学び舎の創設 > カリキュラム

 

前述のようにアジア学院の学びの根源はたべものであり、たべものに取り組むことは、究極的には「生きることを学び」、「学ぶことに生きる」のである。アジア学院のカリキュラムもまたたべものの課題を基盤として構成される。いうまでもなく、たべものは悠久の時を通じて、洋の東西を問わず誰にとっても、人間ばかりでなく全ての生きものにとって、無くてならぬもの、この上なく大切なものである。たべものはその生成、用い方の全てが有機的に繋がっている。したがって、たべものの課題に取組むことは、時をこえて自分を含む全てのもののいのちに関わる大切なことを今具体的な働きを通して有機的に学ぶことである。

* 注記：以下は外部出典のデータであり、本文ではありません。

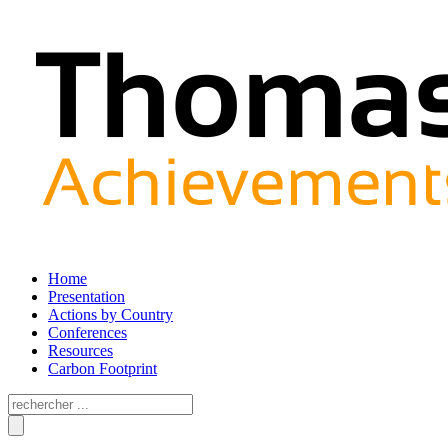
Home
Presentation
Actions by Country
Conferences
Resources
Carbon Footprint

また、たべものの原形は植物である。動物は植物を食べて生き、肉食動物も雑食動物も結局は植物に依存している。植物は周りの環境−光、空気、水、土等々−を"食べて"生きている。植物は周りの環境と常に共生関係にあるので、深い意味で植物は環境そのものの一部といえよう。

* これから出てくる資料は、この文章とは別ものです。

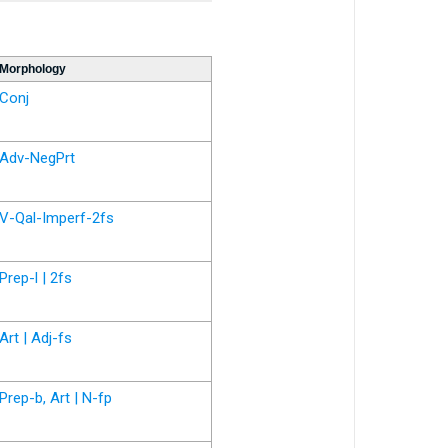
Morphology
Conj
Adv-NegPrt
V-Qal-Imperf-2fs
Prep-l | 2fs
Art | Adj-fs
Prep-b, Art | N-fp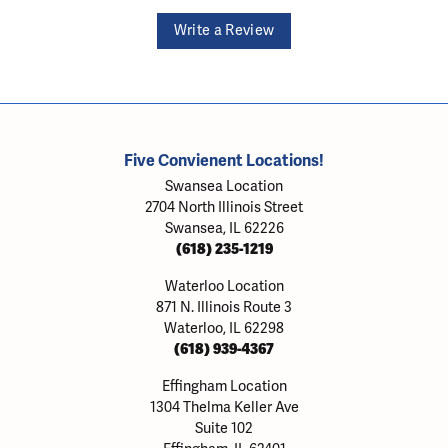
Write a Review
Five Convienent Locations!
Swansea Location
2704 North Illinois Street
Swansea, IL 62226
(618) 235-1219
Waterloo Location
871 N. Illinois Route 3
Waterloo, IL 62298
(618) 939-4367
Effingham Location
1304 Thelma Keller Ave
Suite 102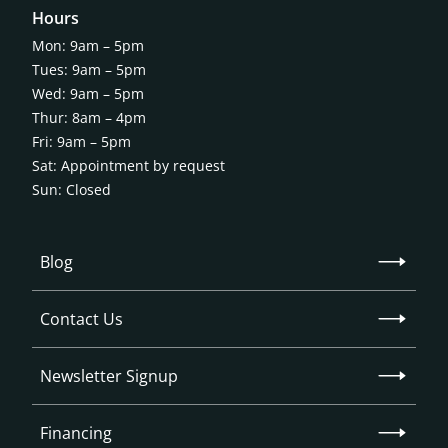
Hours
Mon: 9am – 5pm
Tues: 9am – 5pm
Wed: 9am – 5pm
Thur: 8am – 4pm
Fri: 9am – 5pm
Sat: Appointment by request
Sun: Closed
Blog
Contact Us
Newsletter Signup
Financing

アジア学院では、たべものに取り組むことによって、いのちを可能にする環境の営みに逆らうことなく、全ての人々全てのものにとって常に無くてならぬ大切なものと、その事柄について具体的に学ぶのである。そのカリキュラムは次の3つの分野に大別される。その骨子は;

  1. たべものの生産と分配
  2. 共同体(コミュニティ)の形成としくみ
  3. 人間成長と開発教育

である。

  1. たべものの生産と分配
    自然環境のしくみと働き−光、空気、水、土壌等。農耕の諸形態。たべものの生産と分配の運営管理技術。土地利用。たべものの生産技術。適正技術。食糧生産と労働配分。協同組合。共助組合。
  2. 共同体(コミュニティ)の形成としくみ。
    農村共同体と近代化。伝統文化と開発。共同体の自主・自立。分かち合いの実践。自然環境と社会環境の連関。
  3. 人間成長と開発教育。
    環境保全と開発行為。開発行為と宗教。現代の諸問題と宗教。グル−プワ−クの理論と実践。リ−ダ−シップの形成と変革。

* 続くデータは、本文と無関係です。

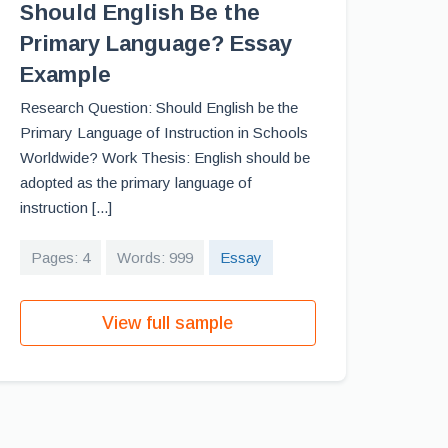
Should English Be the
Primary Language? Essay
Example
Research Question: Should English be the
Primary Language of Instruction in Schools
Worldwide? Work Thesis: English should be
adopted as the primary language of
instruction [...]
Pages: 4
Words: 999
Essay
View full sample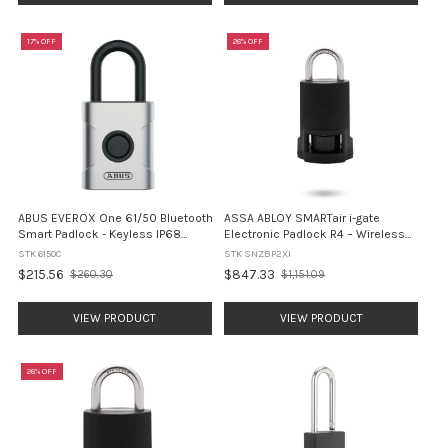
17% OFF
26% OFF
ABUS EVEROX One 61/50 Bluetooth
ASSA ABLOY SMARTair i-gate
Smart Padlock - Keyless IP68
Electronic Padlock R4 – Wireless
(6150C)
Online, Openow BLE, MIFARE, IP68
STK 6150C
STK SNZBP2XI
(SNZBP2XI)
$215.56
$847.33
$260.30
$1,151.09
Old
Old
price
price
VIEW PRODUCT
VIEW PRODUCT
26% OFF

これら3分野にわたる諸課題はさらに細分化されるなどして、時の動き、その年の学生、職員など共同体を形成する人々の組み合わせなどによって適宜、適切に実行プログラムとなり、農場実習、校外見学、農家実習では3分野にわたる総合的な学習経験となるように計画されるのである。当該年度のカリキュラムの実行計画の作成などには、その年の学生やボランティアも適時参画し、現在と将来に開かれた教育研修の道をひらいている。